Addiction/substance use
Participants who endorsed drinking alcohol in the past year [14] went on to answer the four-item substance use subscale of the COPE [15] which assesses drinking alcohol as strategy to cope with distress. Response options are on a four-point scale from “I usually don’t do this at all” to “I usually do this a lot”.

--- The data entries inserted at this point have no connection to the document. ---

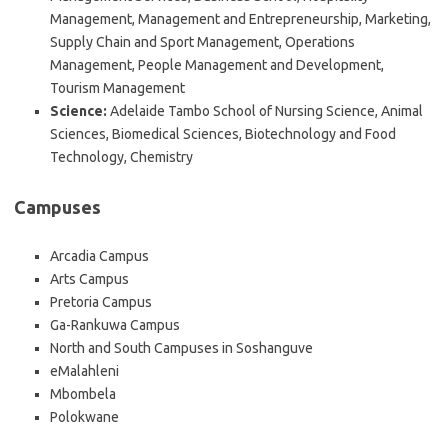
Management, Management and Entrepreneurship, Marketing,
Supply Chain and Sport Management, Operations
Management, People Management and Development,
Tourism Management
Science:
Adelaide Tambo School of Nursing Science, Animal
Sciences, Biomedical Sciences, Biotechnology and Food
Technology, Chemistry
Campuses
Arcadia Campus
Arts Campus
Pretoria Campus
Ga-Rankuwa Campus
North and South Campuses in Soshanguve
eMalahleni
Mbombela
Polokwane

Patient reported outcome variable
Pain. We measured past week pain occurrence and interference. Participants were asked, “Did you experience pain in the past 7 days?” Response options were “yes = 1” or “no = 0”. Participants who responded “yes” were asked, “Did pain make it difficult for you to do your day-to-day activities?” Participants who responded “yes” were asked, “How difficult did pain make it to complete your day-to-day activities?” Response options were “a little bit difficult = 1”, “moderately difficult = 2” or “very difficult = 3”. Two questions from the Pittsburg Sleep Quality Index (PSQI) [16] asked: “During the past month, have you had trouble sleeping because you have physical pain?” (yes = 1 or no = 0); affirmative responses were followed up with “How often?” with response options ranging from rarely = 1 to very frequently = 3. All responses were summed and pain scores could range from 0 (no pain) to 8 (pain that makes daily activities very difficult and with frequent trouble sleeping).
Statistical analysis
The pain score ranged from 0 to 8 with excess zeros (37%) and so a generalized linear model with negative binomial distribution and logit link was used to model predictors of pain. Bivariate analyses were performed for each predictor separately followed by a backward multivariate model that started with all significant bivariate predictors and removed non-significant predictors one at a time until only significant predictors remained. The analyses were conducted in SPSS v27.